A 100 m long wire having cross-sectional area $$6.25 \times 10^{-4} \text{ m}^2$$ and Young's modulus is $$10^{10} \text{ N m}^{-2}$$ is subjected to a load of 250 N, then the elongation in the wire will be :

We need to find the elongation of a wire subjected to a load, given its dimensions and Young's modulus.
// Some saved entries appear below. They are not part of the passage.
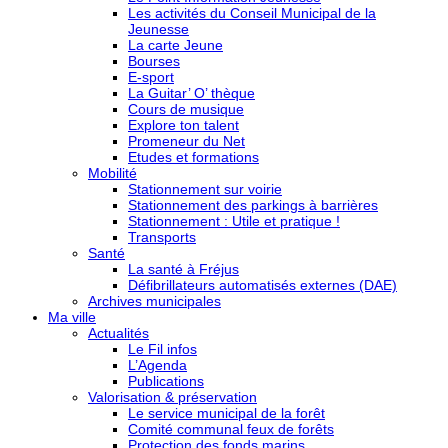
Les activités du Conseil Municipal de la
Jeunesse
La carte Jeune
Bourses
E-sport
La Guitar’ O’ thèque
Cours de musique
Explore ton talent
Promeneur du Net
Etudes et formations
Mobilité
Stationnement sur voirie
Stationnement des parkings à barrières
Stationnement : Utile et pratique !
Transports
Santé
La santé à Fréjus
Défibrillateurs automatisés externes (DAE)
Archives municipales
Ma ville
Actualités
Le Fil infos
L’Agenda
Publications
Valorisation & préservation
Le service municipal de la forêt
Comité communal feux de forêts
Protection des fonds marins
Young's modulus is defined as: $$Y = \frac{\text{Stress}}{\text{Strain}} = \frac{F/A}{\Delta L/L}$$ Rearranging for elongation $$\Delta L$$: $$\Delta L = \frac{FL}{AY}$$

Substituting the given values $$F = 250$$ N, $$L = 100$$ m, $$A = 6.25 \times 10^{-4}$$ m$$^2$$, $$Y = 10^{10}$$ N/m$$^2$$:

$$\Delta L = \frac{250 \times 100}{6.25 \times 10^{-4} \times 10^{10}}$$

$$= \frac{25000}{6.25 \times 10^{6}}$$

$$= \frac{25000}{6250000} = 4 \times 10^{-3} \text{ m}$$

The correct answer is Option (4): $$4 \times 10^{-3}$$ m.